In his address to the bishops, he echoed our own analysis of the pastoral challenges to the mission of the church here and insisted that the church must above all teach people to pray. How can we know the truth about God if we are never united to him in prayer?

Before coming here, the pope had written to us: “I shall come to the United States of America as pope for the first time, to proclaim this great truth: Jesus Christ is hope for men and women of every language, race, culture and social condition.” He did that by relating the search for truth to a full range of concerns that mark our lives today.

Truth and unity

During his homily in Nationals Stadium in Washington, he drew a connection between truth and unity. We cannot act together as Catholics, face the future together as Christ’s people, unless we are united in the truths of our faith.

Truth and freedom

The Holy Father pointed to the relationship between truth and freedom first of all in his address at the White House, where he said that history shows, time and time again, that freedom loses its foundation without truth. Political leaders must be guided by truth and bring the wisdom born of firm moral principle to decisions affecting the life and future of the nations they govern. To educators, he pointed out the communal nature of truth, which moves the seeker from his or her own individualism into the objective order of things, discovered in research and study. The truths of God’s revelation, the pope said, must permeate every aspect of life in a Catholic university or school system.

Truth and peace

To our dialogue partners of different faiths, Pope Benedict showed the relationship between truth and peace, our common goal. If there is to be peace, not only what we already share in common but also our differences must enter into our conversations. To Christian leaders of other churches and faith communities, the pope spoke of the truths of the Gospel as the context of our dialogues.

Truth and life

To the young people in Yonkers, he spoke about how life is fulfilled in surrender to truth, because truth is a person: Jesus Christ. This note was sounded again when he spoke to almost 60,000 people during the Mass at Yankee Stadium.

At the United Nations Headquarters, Pope Benedict explained that each member of the human family is possessed of human rights. These are more basic than civil rights and must be protected by government. He taught that national sovereignty is therefore less important than the protection of human rights. Should a country’s government infringe the human rights of the country’s citizens, the international community should find ways to intervene nonviolently in order to protect people oppressed by their own government. This thesis will, I am sure, be discussed at some length in the months to come.

Finally, the truth sets us free because it shows us the source of our hope. “Christ Our Hope” was the general theme of the week that the Holy Father spent with us.
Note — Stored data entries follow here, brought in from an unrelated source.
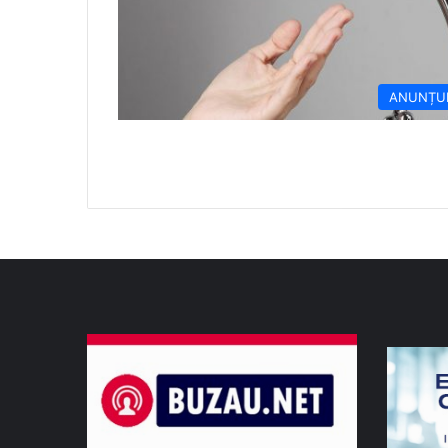
ANUNȚU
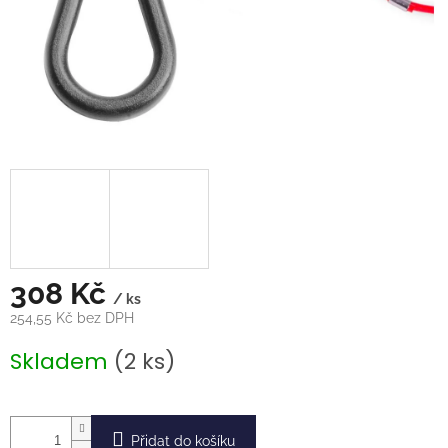
308 Kč
/ ks
254,55 Kč bez DPH
Měrná
Skladem
(2 ks)
cena:
Přidat do košíku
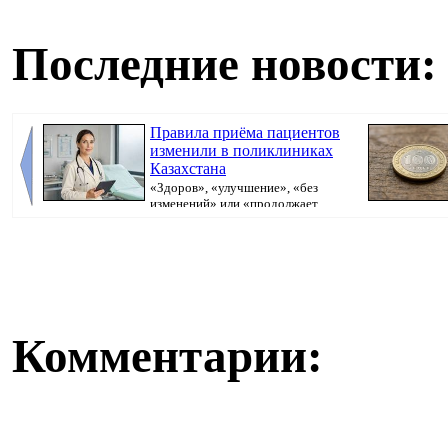
Последние новости:
Правила приёма пациентов
изменили в поликлиниках
Казахстана
«Здоров», «улучшение», «без
изменений» или «продолжает
болеть». В поликлини...
Комментарии:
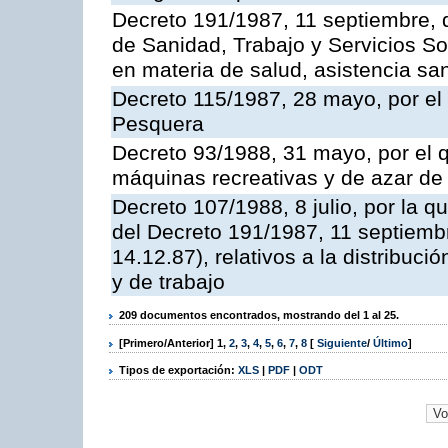
Decreto 191/1987, 11 septiembre, d
de Sanidad, Trabajo y Servicios So
en materia de salud, asistencia sani
Decreto 115/1987, 28 mayo, por el 
Pesquera
Decreto 93/1988, 31 mayo, por el 
máquinas recreativas y de azar d
Decreto 107/1988, 8 julio, por la 
del Decreto 191/1987, 11 septiemb
14.12.87), relativos a la distribuc
y de trabajo
209 documentos encontrados, mostrando del 1 al 25.
[Primero/Anterior]
1
,
2
,
3
,
4
,
5
,
6
,
7
,
8
[
Siguiente
/
Último
]
Tipos de exportación:
XLS
|
PDF
|
ODT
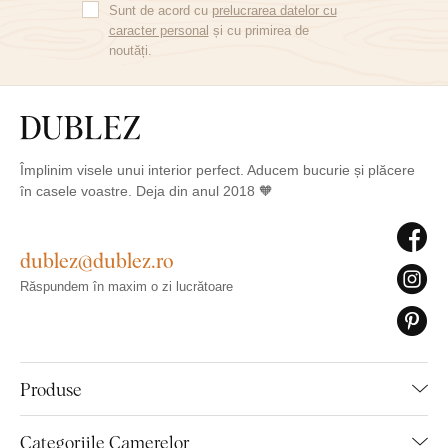
Sunt de acord cu
prelucrarea datelor cu
caracter personal
și cu primirea de
noutăți.
Împlinim visele unui interior perfect. Aducem bucurie și plăcere
în casele voastre. Deja din anul 2018 🧡
dublez@dublez.ro
Răspundem în maxim o zi lucrătoare
Produse
Categoriile Camerelor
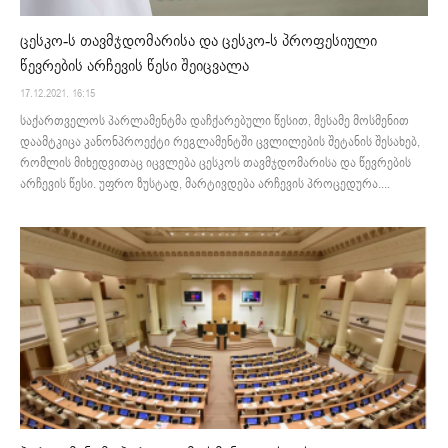
ცესკო-ს თავმჯდომარისა და ცესკო-ს პროფესიული
წევრების არჩევის წესი შეიცვალა
17.12.2021. 16:15
საქართველოს პარლამენტმა დაჩქარებული წესით, მესამე მოსმენით
დაამტკიცა კანონპროექტი რეგლამენტში ცვლილების შეტანის შესახებ,
რომლის მიხედვითაც იცვლება ცესკოს თავმჯდომარისა და წევრების
არჩევის წესი. უფრო ზუსტად, მარტივდება არჩევის პროცედურა....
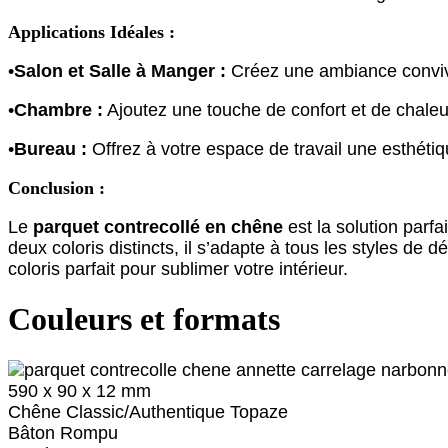
Applications Idéales :
•
Salon et Salle à Manger :
Créez une ambiance convivia
•
Chambre :
Ajoutez une touche de confort et de chaleur
•
Bureau :
Offrez à votre espace de travail une esthétiqu
Conclusion :
Le
parquet contrecollé en chêne
est la solution parf
deux coloris distincts, il s’adapte à tous les styles de
coloris parfait pour sublimer votre intérieur.
Couleurs et formats
590 x 90 x 12 mm
Chêne Classic/Authentique Topaze
Bâton Rompu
The young men and women in New York completed the theme when they greeted him loudly: “Christ our Hope, Benedict our Pope.” For many Catholics in this country, it seems that Benedict XVI became their pope in a new and more convincing way during his visit.

He leaves us more confident in our faith and more grateful for our church. We will keep him in our prayers with more personal satisfaction in the years to come.